The Hang Seng finished slightly higher on Tuesday following gains from the financial shares and technology companies, while the properties were mixed.
For the day, the index picked up 20.49 points or 0.10 percent to finish at 20,498.95 after trading between 20,380.04 and 20,629.48.
Among the actives, Alibaba Group sank 0.56 percent, while Alibaba Health Info slid 0.25 percent, ANTA Sports jumped 1.75 percent, China Life Insurance slumped 0.61 percent, China Mengniu Dairy soared 2.64 percent, China Resources Land dropped 0.57 percent, CITIC eased 0.11 percent, CSPC Pharmaceutical gained 0.31 percent, Galaxy Entertainment fell 0.29 percent, Haier Smart Home accelerated 1.94 percent, Hang Lung Properties and Henderson Land both tumbled 0.76 percent, Hong Kong & China Gas was down 0.16 percent, Industrial and Commercial Bank of China collected 0.21 percent, JD.com lost 0.32 percent, Lenovo plunged 2.77 percent, Li Auto surged 4.99 percent, Li Ning rallied 1.13 percent, Meituan spiked 1.99 percent, New World Development tanked 1.11 percent, Nongfu Spring advanced 0.66 percent, Techtronic Industries shed 0.44 percent, Xiaomi Corporation climbed 0.82 percent, WuXi Biologics added 0.61 percent and CNOOC, CLP Holdings, Hengan International and CK Infrastructure were unchanged.
The lead from Wall Street offers little clarity as the major averages opened slightly lower on Tuesday and hugged the line throughout the day, with the NASDAQ managing to peek above the line by the close.

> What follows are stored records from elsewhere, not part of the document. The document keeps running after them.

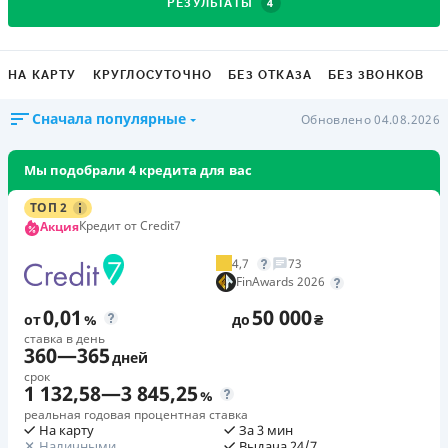
4
РЕЗУЛЬТАТЫ
НА КАРТУ
КРУГЛОСУТОЧНО
БЕЗ ОТКАЗА
БЕЗ ЗВОНКОВ
Сначала популярные
Обновлено 04.08.2026
Мы подобрали 4 кредита для вас
ТОП 2
Кредит от Credit7
Акция
4,7
73
FinAwards 2026
0,01
50 000
от
%
до
₴
ставка в день
360
—
365
дней
срок
1 132,58
—
3 845,25
%
реальная годовая процентная ставка
На карту
За 3 мин
Наличными
Выдача 24/7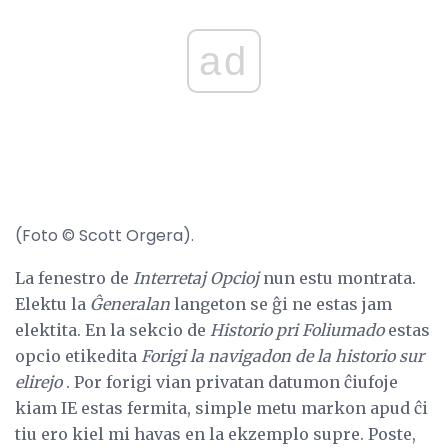
ad
(Foto © Scott Orgera).
La fenestro de
Interretaj Opcioj
nun estu montrata.
Elektu la
Ĝeneralan
langeton se ĝi ne estas jam
elektita. En la sekcio de
Historio pri Foliumado
estas
opcio etikedita
Forigi la navigadon de la historio sur
elirejo
. Por forigi vian privatan datumon ĉiufoje
kiam IE estas fermita, simple metu markon apud ĉi
tiu ero kiel mi havas en la ekzemplo supre. Poste,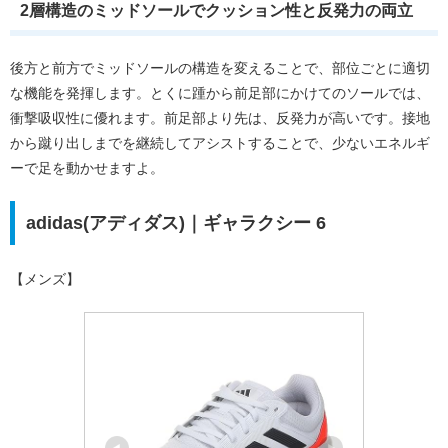
2層構造のミッドソールでクッション性と反発力の両立
後方と前方でミッドソールの構造を変えることで、部位ごとに適切
な機能を発揮します。とくに踵から前足部にかけてのソールでは、
衝撃吸収性に優れます。前足部より先は、反発力が高いです。接地
から蹴り出しまでを継続してアシストすることで、少ないエネルギ
ーで足を動かせますよ。
adidas(アディダス)｜ギャラクシー 6
【メンズ】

The Dow shed 6.71 points or 0.02 percent to finish at 42,924.89, while the NASDAQ rose 33.12 points or 0.18 percent to end at 18,573.13 and the S&P 500 slipped 2.78 points or 0.05 percent to close at 5,851.20.
The early weakness on Wall Street reflected renewed concerns about the outlook for interest rates after a recent surge by U.S. treasury yields.

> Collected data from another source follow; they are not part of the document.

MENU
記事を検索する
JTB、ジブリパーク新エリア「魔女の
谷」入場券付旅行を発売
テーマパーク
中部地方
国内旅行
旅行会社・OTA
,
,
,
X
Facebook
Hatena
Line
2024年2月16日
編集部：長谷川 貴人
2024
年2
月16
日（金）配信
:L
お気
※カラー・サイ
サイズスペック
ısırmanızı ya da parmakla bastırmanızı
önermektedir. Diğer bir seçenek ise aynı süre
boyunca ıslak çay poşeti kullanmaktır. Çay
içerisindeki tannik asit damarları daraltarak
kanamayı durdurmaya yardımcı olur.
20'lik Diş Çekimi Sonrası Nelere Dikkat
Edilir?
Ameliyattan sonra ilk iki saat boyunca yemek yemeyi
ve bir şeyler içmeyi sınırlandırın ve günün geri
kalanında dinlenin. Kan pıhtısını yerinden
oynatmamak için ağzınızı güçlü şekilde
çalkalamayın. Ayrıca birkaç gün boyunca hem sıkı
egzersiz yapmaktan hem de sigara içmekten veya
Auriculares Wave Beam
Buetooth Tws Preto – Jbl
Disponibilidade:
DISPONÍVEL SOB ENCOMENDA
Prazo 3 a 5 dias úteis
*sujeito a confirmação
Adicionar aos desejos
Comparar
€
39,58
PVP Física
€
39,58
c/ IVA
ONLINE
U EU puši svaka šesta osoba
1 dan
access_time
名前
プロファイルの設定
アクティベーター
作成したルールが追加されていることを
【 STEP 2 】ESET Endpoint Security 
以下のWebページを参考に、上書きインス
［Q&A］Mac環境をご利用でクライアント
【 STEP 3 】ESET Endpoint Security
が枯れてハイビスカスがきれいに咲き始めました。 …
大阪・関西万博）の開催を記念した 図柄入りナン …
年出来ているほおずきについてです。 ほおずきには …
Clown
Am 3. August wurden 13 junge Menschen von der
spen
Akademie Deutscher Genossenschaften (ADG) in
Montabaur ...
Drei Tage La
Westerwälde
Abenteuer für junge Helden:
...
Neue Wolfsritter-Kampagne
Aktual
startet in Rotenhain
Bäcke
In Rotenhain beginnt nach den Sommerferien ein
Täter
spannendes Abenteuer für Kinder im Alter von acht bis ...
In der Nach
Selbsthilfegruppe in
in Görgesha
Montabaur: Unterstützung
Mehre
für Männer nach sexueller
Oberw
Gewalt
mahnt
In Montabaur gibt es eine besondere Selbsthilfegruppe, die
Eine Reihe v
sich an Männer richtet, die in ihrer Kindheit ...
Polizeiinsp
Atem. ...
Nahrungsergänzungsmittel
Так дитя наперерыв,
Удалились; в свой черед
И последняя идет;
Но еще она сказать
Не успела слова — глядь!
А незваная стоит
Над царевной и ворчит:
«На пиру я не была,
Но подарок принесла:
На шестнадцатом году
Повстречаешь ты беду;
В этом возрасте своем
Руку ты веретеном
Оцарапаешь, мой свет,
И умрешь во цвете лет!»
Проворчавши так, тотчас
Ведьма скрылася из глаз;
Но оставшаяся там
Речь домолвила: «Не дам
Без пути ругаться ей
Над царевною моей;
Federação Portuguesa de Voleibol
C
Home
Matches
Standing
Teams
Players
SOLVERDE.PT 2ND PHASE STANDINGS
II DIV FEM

After the Fed slashed interest rates by 50 basis points last month, CME Group's FedWatch Tool is currently indicating an 89.6 percent chance of just a 25-basis point rate cut next month.
The subsequent recovery by the markets came even though the yield on the benchmark ten-year note crept up to a nearly three-month closing high, as traders are optimistic about the economic outlook.
Oil prices rose sharply on Tuesday amid hopes that China's latest stimulus move will push up demand, although the upside was limited by a possible a ceasefire deal in the Middle East. West Texas Intermediate Crude futures for November added $1.53 or 2.1 percent at $72.09 a barrel.